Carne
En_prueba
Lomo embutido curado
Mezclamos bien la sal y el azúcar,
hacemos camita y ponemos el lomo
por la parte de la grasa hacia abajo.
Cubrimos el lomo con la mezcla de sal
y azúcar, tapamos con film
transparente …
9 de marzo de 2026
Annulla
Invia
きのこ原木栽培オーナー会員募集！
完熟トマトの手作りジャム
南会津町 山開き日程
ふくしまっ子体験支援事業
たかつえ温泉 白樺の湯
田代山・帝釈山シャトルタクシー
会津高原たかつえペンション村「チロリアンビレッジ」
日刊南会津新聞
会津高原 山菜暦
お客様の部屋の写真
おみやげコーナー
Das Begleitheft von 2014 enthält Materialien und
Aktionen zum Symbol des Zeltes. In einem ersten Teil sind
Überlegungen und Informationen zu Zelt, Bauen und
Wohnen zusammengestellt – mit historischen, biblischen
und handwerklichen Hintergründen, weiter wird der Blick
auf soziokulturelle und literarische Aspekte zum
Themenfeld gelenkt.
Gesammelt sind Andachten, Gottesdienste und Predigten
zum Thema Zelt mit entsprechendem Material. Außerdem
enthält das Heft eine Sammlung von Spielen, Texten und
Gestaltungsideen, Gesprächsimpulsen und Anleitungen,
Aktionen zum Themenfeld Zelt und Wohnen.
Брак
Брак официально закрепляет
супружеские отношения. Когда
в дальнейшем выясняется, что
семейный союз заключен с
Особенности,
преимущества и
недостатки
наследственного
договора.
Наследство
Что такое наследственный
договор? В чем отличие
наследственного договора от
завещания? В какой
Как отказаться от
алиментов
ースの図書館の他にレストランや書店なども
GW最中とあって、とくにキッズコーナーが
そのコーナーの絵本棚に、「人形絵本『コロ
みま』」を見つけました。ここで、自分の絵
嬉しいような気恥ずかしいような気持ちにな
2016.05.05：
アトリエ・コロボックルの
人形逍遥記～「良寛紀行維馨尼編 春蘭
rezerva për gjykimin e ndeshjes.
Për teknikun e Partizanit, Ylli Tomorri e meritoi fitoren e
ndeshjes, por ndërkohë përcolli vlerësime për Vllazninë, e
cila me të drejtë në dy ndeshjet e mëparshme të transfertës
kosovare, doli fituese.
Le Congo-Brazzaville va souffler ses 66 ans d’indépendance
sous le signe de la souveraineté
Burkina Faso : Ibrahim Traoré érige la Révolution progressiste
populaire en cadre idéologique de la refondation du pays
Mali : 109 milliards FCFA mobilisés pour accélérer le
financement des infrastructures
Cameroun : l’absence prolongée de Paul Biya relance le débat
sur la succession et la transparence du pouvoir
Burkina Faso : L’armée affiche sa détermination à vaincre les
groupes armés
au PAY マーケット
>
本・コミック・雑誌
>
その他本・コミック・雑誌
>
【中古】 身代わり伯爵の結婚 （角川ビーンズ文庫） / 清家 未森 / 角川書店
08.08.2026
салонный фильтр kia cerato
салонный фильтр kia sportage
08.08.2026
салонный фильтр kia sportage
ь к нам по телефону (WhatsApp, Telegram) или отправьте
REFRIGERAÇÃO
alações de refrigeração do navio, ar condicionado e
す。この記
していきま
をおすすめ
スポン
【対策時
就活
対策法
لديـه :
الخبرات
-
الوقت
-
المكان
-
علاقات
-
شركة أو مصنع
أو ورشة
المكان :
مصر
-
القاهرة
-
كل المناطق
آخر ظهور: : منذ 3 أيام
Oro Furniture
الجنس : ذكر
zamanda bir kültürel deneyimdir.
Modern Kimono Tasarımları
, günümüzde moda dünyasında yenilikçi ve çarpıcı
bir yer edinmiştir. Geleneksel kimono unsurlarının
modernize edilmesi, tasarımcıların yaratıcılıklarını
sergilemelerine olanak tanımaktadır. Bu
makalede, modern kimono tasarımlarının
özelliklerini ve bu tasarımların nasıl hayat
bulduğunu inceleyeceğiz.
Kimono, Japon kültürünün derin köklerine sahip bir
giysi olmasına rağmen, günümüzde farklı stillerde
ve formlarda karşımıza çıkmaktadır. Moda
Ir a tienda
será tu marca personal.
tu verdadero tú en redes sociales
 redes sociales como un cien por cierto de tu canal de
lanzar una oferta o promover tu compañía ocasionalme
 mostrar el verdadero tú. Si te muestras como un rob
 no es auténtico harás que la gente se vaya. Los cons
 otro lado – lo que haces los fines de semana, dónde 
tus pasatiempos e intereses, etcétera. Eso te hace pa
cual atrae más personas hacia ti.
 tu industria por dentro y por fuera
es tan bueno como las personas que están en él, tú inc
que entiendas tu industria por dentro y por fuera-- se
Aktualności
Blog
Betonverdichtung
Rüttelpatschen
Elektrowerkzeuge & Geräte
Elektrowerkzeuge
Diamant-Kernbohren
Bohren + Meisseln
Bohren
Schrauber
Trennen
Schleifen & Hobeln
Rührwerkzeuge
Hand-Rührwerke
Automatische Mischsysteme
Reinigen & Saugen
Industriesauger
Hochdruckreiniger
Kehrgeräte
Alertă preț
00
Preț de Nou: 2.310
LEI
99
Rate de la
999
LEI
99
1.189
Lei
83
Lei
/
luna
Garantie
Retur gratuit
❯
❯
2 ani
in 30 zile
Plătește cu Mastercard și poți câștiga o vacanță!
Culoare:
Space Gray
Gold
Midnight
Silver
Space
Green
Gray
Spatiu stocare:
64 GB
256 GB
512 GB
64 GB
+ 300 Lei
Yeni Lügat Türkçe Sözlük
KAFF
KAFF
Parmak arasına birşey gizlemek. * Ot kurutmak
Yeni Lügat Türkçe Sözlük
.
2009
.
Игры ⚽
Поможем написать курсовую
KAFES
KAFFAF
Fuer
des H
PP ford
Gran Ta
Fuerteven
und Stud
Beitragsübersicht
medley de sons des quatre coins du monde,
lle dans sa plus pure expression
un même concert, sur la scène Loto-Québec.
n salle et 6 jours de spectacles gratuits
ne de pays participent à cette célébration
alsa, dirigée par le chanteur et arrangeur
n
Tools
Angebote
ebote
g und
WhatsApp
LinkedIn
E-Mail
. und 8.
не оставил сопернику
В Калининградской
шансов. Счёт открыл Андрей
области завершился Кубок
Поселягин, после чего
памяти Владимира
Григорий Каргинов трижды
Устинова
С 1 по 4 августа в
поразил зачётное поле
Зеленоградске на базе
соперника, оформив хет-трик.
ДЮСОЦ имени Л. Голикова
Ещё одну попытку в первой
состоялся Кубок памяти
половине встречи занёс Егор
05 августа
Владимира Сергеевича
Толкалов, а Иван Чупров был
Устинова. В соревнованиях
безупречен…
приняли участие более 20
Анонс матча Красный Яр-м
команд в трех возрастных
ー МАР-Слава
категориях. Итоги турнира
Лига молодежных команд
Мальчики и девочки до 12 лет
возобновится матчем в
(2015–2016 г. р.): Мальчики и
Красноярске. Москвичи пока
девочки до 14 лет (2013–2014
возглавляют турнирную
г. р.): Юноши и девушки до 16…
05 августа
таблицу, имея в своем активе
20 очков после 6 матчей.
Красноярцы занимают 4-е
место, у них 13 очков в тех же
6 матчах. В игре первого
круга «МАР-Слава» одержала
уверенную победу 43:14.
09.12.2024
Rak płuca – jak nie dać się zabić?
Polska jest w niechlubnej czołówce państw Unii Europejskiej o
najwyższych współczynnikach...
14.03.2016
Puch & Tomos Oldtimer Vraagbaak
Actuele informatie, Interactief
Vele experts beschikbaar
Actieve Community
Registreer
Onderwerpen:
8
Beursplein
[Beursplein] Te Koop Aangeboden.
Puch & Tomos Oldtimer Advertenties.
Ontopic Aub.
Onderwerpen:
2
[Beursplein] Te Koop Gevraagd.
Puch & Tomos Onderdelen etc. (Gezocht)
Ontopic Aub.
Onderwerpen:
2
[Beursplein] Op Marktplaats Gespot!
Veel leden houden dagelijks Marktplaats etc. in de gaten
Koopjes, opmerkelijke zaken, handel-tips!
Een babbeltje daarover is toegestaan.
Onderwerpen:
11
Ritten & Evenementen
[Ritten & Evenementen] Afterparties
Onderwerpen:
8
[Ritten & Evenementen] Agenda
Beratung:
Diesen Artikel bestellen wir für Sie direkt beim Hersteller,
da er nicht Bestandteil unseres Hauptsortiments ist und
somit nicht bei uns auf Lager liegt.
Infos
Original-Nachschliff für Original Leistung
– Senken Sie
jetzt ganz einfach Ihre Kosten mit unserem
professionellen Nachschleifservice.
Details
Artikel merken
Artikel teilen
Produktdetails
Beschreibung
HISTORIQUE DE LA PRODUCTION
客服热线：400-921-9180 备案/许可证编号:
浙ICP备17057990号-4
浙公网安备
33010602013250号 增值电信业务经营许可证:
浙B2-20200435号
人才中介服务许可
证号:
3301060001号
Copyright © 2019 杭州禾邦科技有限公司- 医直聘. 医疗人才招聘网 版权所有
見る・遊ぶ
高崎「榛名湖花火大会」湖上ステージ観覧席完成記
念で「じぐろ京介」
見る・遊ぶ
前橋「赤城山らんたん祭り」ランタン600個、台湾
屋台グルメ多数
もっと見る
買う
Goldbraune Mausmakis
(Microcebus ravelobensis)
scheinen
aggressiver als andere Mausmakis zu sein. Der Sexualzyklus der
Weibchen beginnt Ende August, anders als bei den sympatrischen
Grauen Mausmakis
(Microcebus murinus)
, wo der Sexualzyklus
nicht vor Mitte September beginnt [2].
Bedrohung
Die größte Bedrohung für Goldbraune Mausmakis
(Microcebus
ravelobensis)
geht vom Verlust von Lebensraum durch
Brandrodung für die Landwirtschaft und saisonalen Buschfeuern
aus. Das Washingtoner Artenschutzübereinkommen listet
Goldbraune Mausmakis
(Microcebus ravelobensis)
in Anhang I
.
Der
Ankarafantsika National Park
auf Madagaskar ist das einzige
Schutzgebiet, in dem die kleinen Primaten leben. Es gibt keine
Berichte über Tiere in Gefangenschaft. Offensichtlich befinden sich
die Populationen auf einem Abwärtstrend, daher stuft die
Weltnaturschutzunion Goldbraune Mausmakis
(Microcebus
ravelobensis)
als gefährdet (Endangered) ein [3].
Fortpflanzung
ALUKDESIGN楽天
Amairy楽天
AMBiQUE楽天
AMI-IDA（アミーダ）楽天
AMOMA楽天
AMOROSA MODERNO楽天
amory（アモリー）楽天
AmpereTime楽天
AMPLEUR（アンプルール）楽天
——
> _About this exercise_
Please write out, exactly as they appear, the line that contains "die Populationen auf" and every line after it up to the end of the entries above, and no others.

> _Answer_
die Populationen auf einem Abwärtstrend, daher stuft die
Weltnaturschutzunion Goldbraune Mausmakis
(Microcebus
ravelobensis)
als gefährdet (Endangered) ein [3].
Fortpflanzung
ALUKDESIGN楽天
Amairy楽天
AMBiQUE楽天
AMI-IDA（アミーダ）楽天
AMOMA楽天
AMOROSA MODERNO楽天
amory（アモリー）楽天
AmpereTime楽天
AMPLEUR（アンプルール）楽天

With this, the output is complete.